Da cultura celular à passagem

1 ou 2 dias após o plaqueamento, as células são observados no microscópio ótico de modo a:


1. Confirmar a ausência de objetos indesejados
2. Determinar se a cultura está a crescer normalmente verificando a morfologia celular

Troca de Meio

Com o crescimento da cultura celular ocorre também o consumo dos nutriente e aumento de
metabolitos celulares no meio de cultura. Este meio terá de ser trocado com regularidade para
manter condições ótima de cultura. Para troca de meio:
1. Retirara cultura da incubadora
2. Verificar visualmente se cultura está normal
3. Pre-aquecer novo meio a 37 °C
4. Retirar meio velho do recipiente de cultura e deixar uma pequena quantidade para que
células continuem imersas
5. Adicionar novo meio
6. Novamente verificar visualmente se cultura está normal
7. Voltar a colocar cultura na incubadora

Passagem

Com a proliferação de células na cultura estas terão de ser divididas e colocadas num novo recipiente
antes que o recipiente original fique cheio. A este processo chama-se passagem. O grau de
preenchimento do recipiente de cultura chama-se grau de confluência (Fig. 5), de um recipiente
totalmente preenchido por uma cultura diz-se confluente. Deve realizar-se uma passagem quando o
grau de confluência chega aos 70-80%. Quando um cultura se torna confluente, o contacto entre
células pode levar a que parem de se dividir, processo chamado de inibição por contacto. Células
poderão até deixar de proliferar após a passagem. No caso de células cancerígenas a proliferação
continua após confluência mas nutrientes no meio começarão a escassear. Métodos de passagem
variam conforme a cultura seja de células suspensas no meio ou aderidas à superfície do recipiente
de cultura.
Fig. 5. Vários graus de confluência de uma cultura celular.
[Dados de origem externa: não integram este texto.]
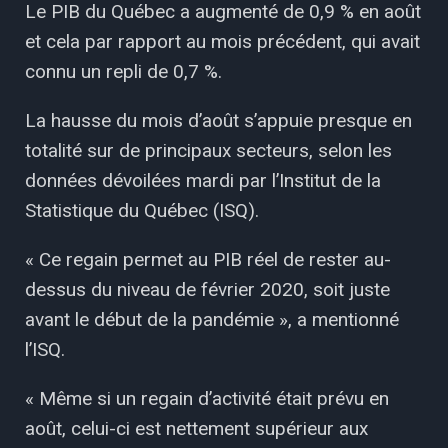
Le PIB du Québec a augmenté de 0,9 % en août
et cela par rapport au mois précédent, qui avait
connu un repli de 0,7 %.
La hausse du mois d’août s’appuie presque en
totalité sur de principaux secteurs, selon les
données dévoilées mardi par l’Institut de la
Statistique du Québec (ISQ).
« Ce regain permet au PIB réel de rester au-
dessus du niveau de février 2020, soit juste
avant le début de la pandémie », a mentionné
l’ISQ.
« Même si un regain d’activité était prévu en
août, celui-ci est nettement supérieur aux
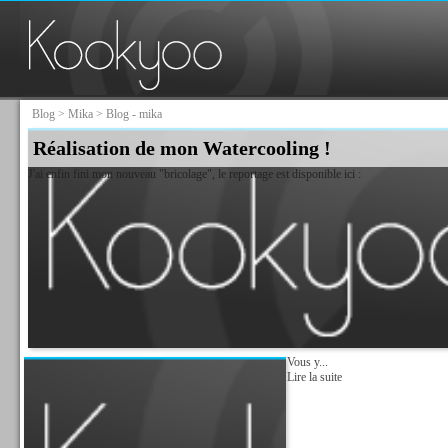
Blog
>
Mika
> Blog - mika
Réalisation de mon Watercooling !
J'ai enfin fini mon nouveau "bricolage", le reportage est disponible ici :
Vous y...
Lire la suite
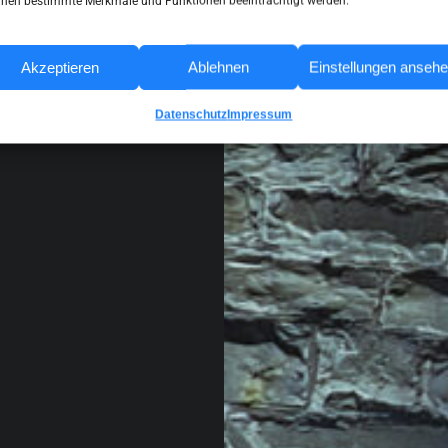
nen bestimmte Merkmale und Funktionen beeinträchtigt werden.
Akzeptieren
Ablehnen
Einstellungen anseh
Datenschutz
Impressum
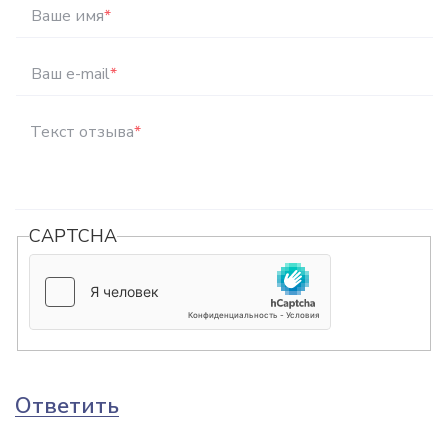
Ваше имя
*
Ваш e-mail
*
Текст отзыва
*
CAPTCHA
Ответить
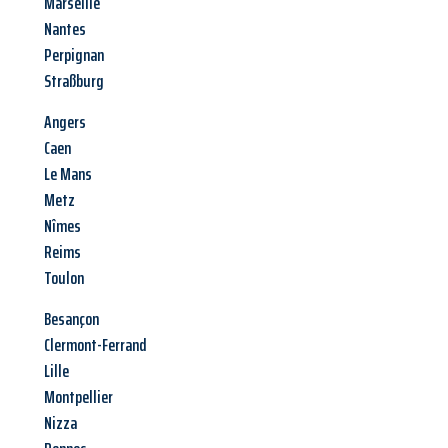
Marseille
Nantes
Perpignan
Straßburg
Angers
Caen
Le Mans
Metz
Nîmes
Reims
Toulon
Besançon
Clermont-Ferrand
Lille
Montpellier
Nizza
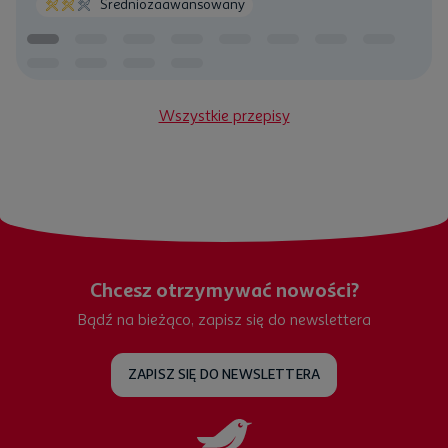
Średniozaawansowany
Wszystkie przepisy
Chcesz otrzymywać nowości?
Bądź na bieżąco, zapisz się do newslettera
ZAPISZ SIĘ DO NEWSLETTERA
Adaptado de:
https://www.mirusbio.com/transfectopedia/methods

Passagem de células em suspensão

1. Recolher suspensão para outro recipiente e centrifugar para separar células do meio
2. Remover sobrenadante, deixar pellet de células e re-suspender em meio fresco
3. Recolher parte desta suspensão, adicionar trypan blue e contar número de células
4. Calcular concentração de células e efetuar diluição para concentração desejada numa
nova suspensão
5. Colocar suspensão em novo recipiente de cultura

Passagem de células aderentes

Ver protocolo experimental a realizar nesta aula

Preparação de stocks de culturas celulares

Stocks de culturas celulares são amostras da cultura crio-preservadas, disponíveis para mais tarde
voltarem a produzir novas culturas. É importante manter stocks pois as características das células em
cultura poderão diferir das células originais ao longo do tempo e com a realização de várias passagens
sucessivas. Passos gerais do procedimento são:

1. Verificar células ao microscópio ótico:


a. Confirmar a ausência de objetos indesejados
b. Confirmar que cultura está sub-confluente
c. Verificar morfologia celular normal
2. Recolher células para stock usando procedimento de passagem acima descrito
3. Re-suspender células num volume abaixo do que seria utilizado para passagem
4. Contar número concentração de células com recurso ao microscópio ótico
5. Ajustar suspensão para concentração desejada e adicionar solução de criopreservação.
Re-suspender com pipeta
6. Enquanto se pipeta constantemente, distribuir suspensão por criotubos (volume de
acordo com dimensões do criotubo)
7. Criotubo é colocado numa ultra-congeladora (-80 °C) ou num tanque de armazenamento
com nitrogénio líquido
8. Confirmar que células stock proliferam e mantêm as mesmas características que células
originais. Descongelar 1 ou 2 tubos congelador e realizar cultura

Quando necessário começar experiências, descongelar stocks preparados e realizar culturas. Após
um certo período de cultura, as células devem ser descartadas e novo stock utilizado. A confluência
desejada varia com a experiência a realizar.
Dimensões dos recipientes de culturas mais comuns (Adaptado de:
https://www.corning.com/catalog/cls/documents/application-notes/CLS-AN-209.pdf)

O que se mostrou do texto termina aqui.